Problem to solve: The answer is the data below, repeated exactly, with no pictures included.

Dataset entries:
/---

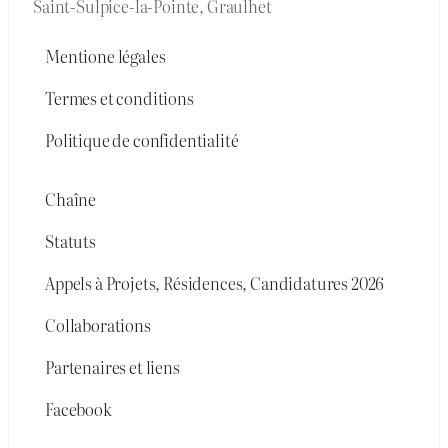
Saint-Sulpice-la-Pointe, Graulhet
Mentione légales
Termes et conditions
Politique de confidentialité
Chaîne
Statuts
Appels à Projets, Résidences, Candidatures 2026
Collaborations
Partenaires et liens
Facebook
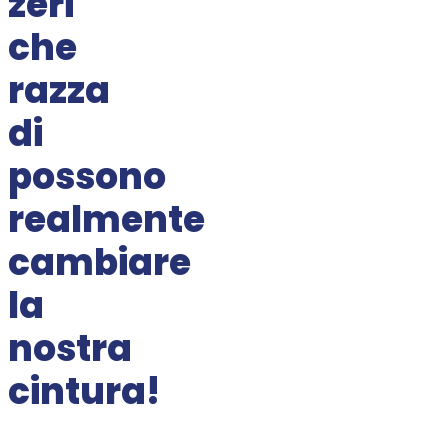
zeri
che
razza
di
possono
realmente
cambiare
la
nostra
cintura!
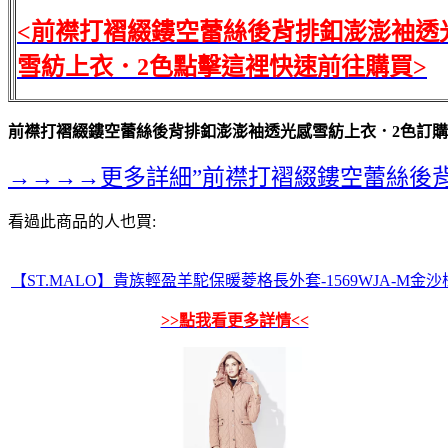
<前襟打褶綴鏤空蕾絲後背排釦澎澎袖透
雪紡上衣．2色點擊這裡快速前往購買>
前襟打褶綴鏤空蕾絲後背排釦澎澎袖透光感雪紡上衣．2色訂
→→→→更多詳細”前襟打褶綴鏤空蕾絲後
看過此商品的人也買:
【ST.MALO】貴族輕盈羊駝保暖菱格長外套-1569WJA-M金沙
>>點我看更多詳情<<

\---

Answer section:
Saint-Sulpice-la-Pointe, Graulhet
Mentione légales
Termes et conditions
Politique de confidentialité
Chaîne
Statuts
Appels à Projets, Résidences, Candidatures 2026
Collaborations
Partenaires et liens
Facebook
zeri
che
razza
di
possono
realmente
cambiare
la
nostra
cintura!
<前襟打褶綴鏤空蕾絲後背排釦澎澎袖透
雪紡上衣．2色點擊這裡快速前往購買>
前襟打褶綴鏤空蕾絲後背排釦澎澎袖透光感雪紡上衣．2色訂
→→→→更多詳細”前襟打褶綴鏤空蕾絲後
看過此商品的人也買:
【ST.MALO】貴族輕盈羊駝保暖菱格長外套-1569WJA-M金沙
>>點我看更多詳情<<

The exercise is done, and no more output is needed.